Oct 18, 2012

There's a lot of us who still think our vote doesn't matter, but don't fool yourself.  Even vote matters and after reading the following story you'll understand even more what I'm talking about.  If we want the President to be re-elected we have to show up in BIG numbers.  

(Wash Post) -- Political analysts (including The Fix) spend a good bit of time these days talking about important voter groups — Latino voters and female voters, in particular.

But all of the focus on these groups has obfuscated one fact: Mitt Romney is performing very, very well among white voters. And in fact, most recent polls show him winning the white vote by more than any GOP presidential candidate since Ronald Reagan.



Some recent national polls have shown Romney losing the Latino vote by upwards of 40 or 50 points  – a result that, if it came to pass, would significantly hurt the GOP’s chances of winning the White House, given the rapid growth in the Latino population.

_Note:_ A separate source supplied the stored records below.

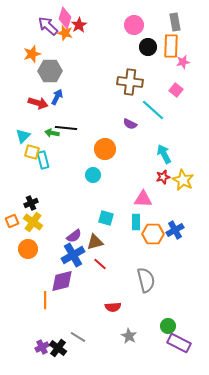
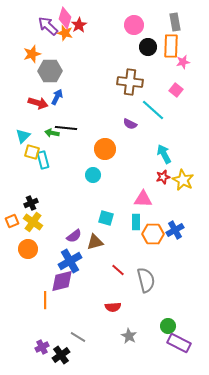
blue cross at (73, 255): moved 3 px left, 6 px down
red line at (100, 264): moved 18 px right, 6 px down
black cross at (58, 348): moved 3 px right, 7 px down; rotated 18 degrees clockwise
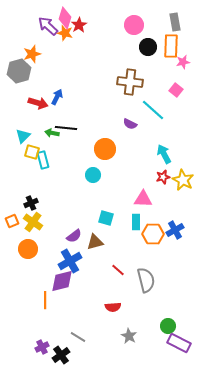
gray hexagon at (50, 71): moved 31 px left; rotated 15 degrees counterclockwise
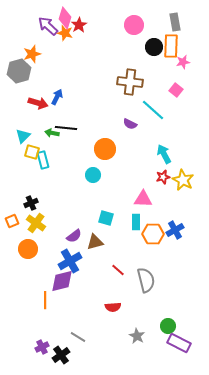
black circle at (148, 47): moved 6 px right
yellow cross at (33, 222): moved 3 px right, 1 px down
gray star at (129, 336): moved 8 px right
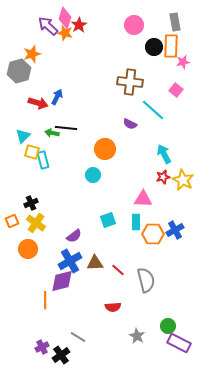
cyan square at (106, 218): moved 2 px right, 2 px down; rotated 35 degrees counterclockwise
brown triangle at (95, 242): moved 21 px down; rotated 12 degrees clockwise
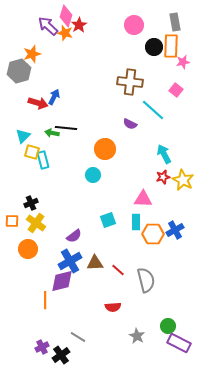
pink diamond at (65, 18): moved 1 px right, 2 px up
blue arrow at (57, 97): moved 3 px left
orange square at (12, 221): rotated 24 degrees clockwise
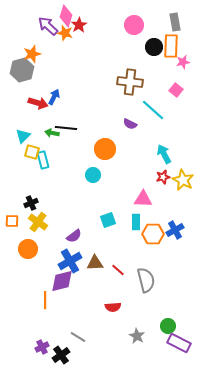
gray hexagon at (19, 71): moved 3 px right, 1 px up
yellow cross at (36, 223): moved 2 px right, 1 px up
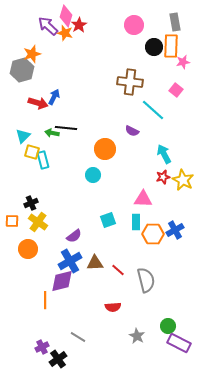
purple semicircle at (130, 124): moved 2 px right, 7 px down
black cross at (61, 355): moved 3 px left, 4 px down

But even if Romney sustains a huge loss on the Latino vote, he could very well offset that (and much more) by out-performing his Republican predecessors when it comes to white voters, which are still about seven times as much of the electorate as Latinos. Indeed, it’s not unreasonable to think that Romney could win 60 percent or more of white voters this year.

The most recent national polls from four pollsters — Gallup, Monmouth University, Fox News and the Pew Research Center — all show Romney winning the white vote by more than 20 points. That’s something no GOP presidential candidate has done since Reagan’s landslide 1984 reelection win.
(The most recent Washington Post-ABC News poll, we should note, shows him winning whites by just 11 percent.)

In 2008, white voters made up nearly three-fourths of the vote, while Latinos comprised 9 percent. Let’s say that, in the election on Nov. 6, there is a surge in the Latino vote (up to 11 percent of the electorate) and a coinciding drop in the white vote (down to 72 percent).

Given how small the Latino vote remains, the difference between losing it by 36 points — as John McCain did in 2008 — and losing it by 45 points — a worst-case scenario for Romney — amounts to about a 1 percent overall shift in the national race.

Meanwhile, if Romney won the white vote by 22 percent — a 10-point improvement over McCain — that would gain him 7 percent of the national vote over McCain and essentially even out the national popular vote.

None of this is to say, of course, that the Latino vote isn’t important. It’s a fast-growing part of the electorate and one that Republicans are going to have to start competing better for in the very near future — and preferably, for them, this year.

And as the Latino vote grows, the white vote becomes less and less of the electorate.

But as far as the 2012 election goes, Romney’s strength among white voters could very well offset his and the Republican Party’s continued struggles among minorities, and be good enough to win Romney the presidency.